Just like other divers who have visited the underwater Cedarville site, the Dillamans were impressed by the size of the wreck — 600 feet of freighter — that’s still intact.
“It looks like it did the day it went down,” said Jennifer Dillaman, 29. “It’s like a time capsule.”
The couple researched the wreck, secured the ship’s blueprints and spent months planning the four-day dive last August.
Only the most skilled divers from the region were on the team.
Diving inside a shipwreck is always dangerous business, Dillaman said. Divers have died exploring the downed freighter before, she noted.
“There are entanglement hazards and the silt — if I kick up silt, I can’t see where I’m going,” she said.
In a wreck as large as the Cedarville, a diver could get lost inside the ship.
Additionally, the cold water is a danger. They dove in 40-degree waters and had to wear dry suits.
“The dry suit keeps you warm where you are safe, but you still feel cold,” she said.
One of the team’s first tasks was to lay down lines so divers could find their way through the ship and out of it, she said.
Inside a hidden world
The ship’s interior is surreal.
The freighter broke in half as it sunk. The two pieces of the ship are still tethered together by mangled steel. The Cedarville came to rest on its starboard side and is nearly upside down.
“The beds and desks are fastened to the floor. So when you go through the wreck, they look like they’re on the ceiling,” Dillaman said.
She saw the personal belongings of the crew members, furniture, telephones, bathroom fixtures, a writing desk with drawers and a coffee cup, plates and bowls, a container of cottage cheese and other artifacts.
“We found the crew quarters,” Dillaman said, “and the mood was more somber.
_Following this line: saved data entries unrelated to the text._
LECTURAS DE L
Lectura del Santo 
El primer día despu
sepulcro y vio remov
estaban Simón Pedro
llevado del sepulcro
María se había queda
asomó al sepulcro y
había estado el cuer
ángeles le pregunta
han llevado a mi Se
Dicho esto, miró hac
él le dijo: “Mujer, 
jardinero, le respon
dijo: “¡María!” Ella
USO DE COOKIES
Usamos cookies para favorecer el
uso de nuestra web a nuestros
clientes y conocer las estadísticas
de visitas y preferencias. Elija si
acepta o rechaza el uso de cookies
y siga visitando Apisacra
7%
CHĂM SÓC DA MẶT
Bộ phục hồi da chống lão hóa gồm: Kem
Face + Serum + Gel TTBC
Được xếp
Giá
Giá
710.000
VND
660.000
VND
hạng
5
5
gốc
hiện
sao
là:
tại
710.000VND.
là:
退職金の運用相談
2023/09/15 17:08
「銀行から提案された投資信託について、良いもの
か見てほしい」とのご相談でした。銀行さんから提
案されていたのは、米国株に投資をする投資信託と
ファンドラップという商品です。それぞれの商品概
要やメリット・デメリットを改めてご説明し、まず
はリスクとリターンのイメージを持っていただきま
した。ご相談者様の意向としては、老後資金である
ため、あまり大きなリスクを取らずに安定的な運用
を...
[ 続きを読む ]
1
When we found the crew’s personal effects, you knew that it was a tragedy when the ship went down.”
Exploring the interior of the Cedarville was challenging — let alone filming it.
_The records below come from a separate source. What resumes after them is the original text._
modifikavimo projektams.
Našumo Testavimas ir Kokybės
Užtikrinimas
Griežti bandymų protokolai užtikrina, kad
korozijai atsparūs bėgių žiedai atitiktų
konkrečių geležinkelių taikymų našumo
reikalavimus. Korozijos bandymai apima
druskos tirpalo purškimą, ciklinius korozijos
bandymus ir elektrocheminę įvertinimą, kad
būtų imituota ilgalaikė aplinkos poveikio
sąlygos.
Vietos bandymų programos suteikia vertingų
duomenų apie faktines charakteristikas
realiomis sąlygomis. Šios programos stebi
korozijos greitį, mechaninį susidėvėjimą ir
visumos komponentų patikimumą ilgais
“If you breathe in a room, your bubbles will cause silt to fall down,” she said.
Dillaman had to plan how to navigate safely to reach certain rooms in the ship while positioning her camera to capture rooms without silt clouding the view.
“I had to time my breathing,” she said. “And I had to control my breathing to get my shots before the bubbles disturbed the silt.”
The deeper Dillaman traveled into the ship, the less silt she encountered.
The Cedarville is among an estimated 6,000 to 10,000 shipwrecks in the Great Lakes, according to the Great Lakes Shipwreck Museum in Paradise, Mich.
After the film’s premiere, the Dillamans decided to release the documentary free to the public to promote the excitement and diving opportunities in the Great Lakes.
Although Freeport might not seem to be the epicenter of scuba diving, the Dillamans consider regional quarries, other waterways and the Great Lakes as great diving adventures.
They both grew up in the Slippery Rock area.
“There is a thriving diving community in Pennsylvania,” Dillaman said.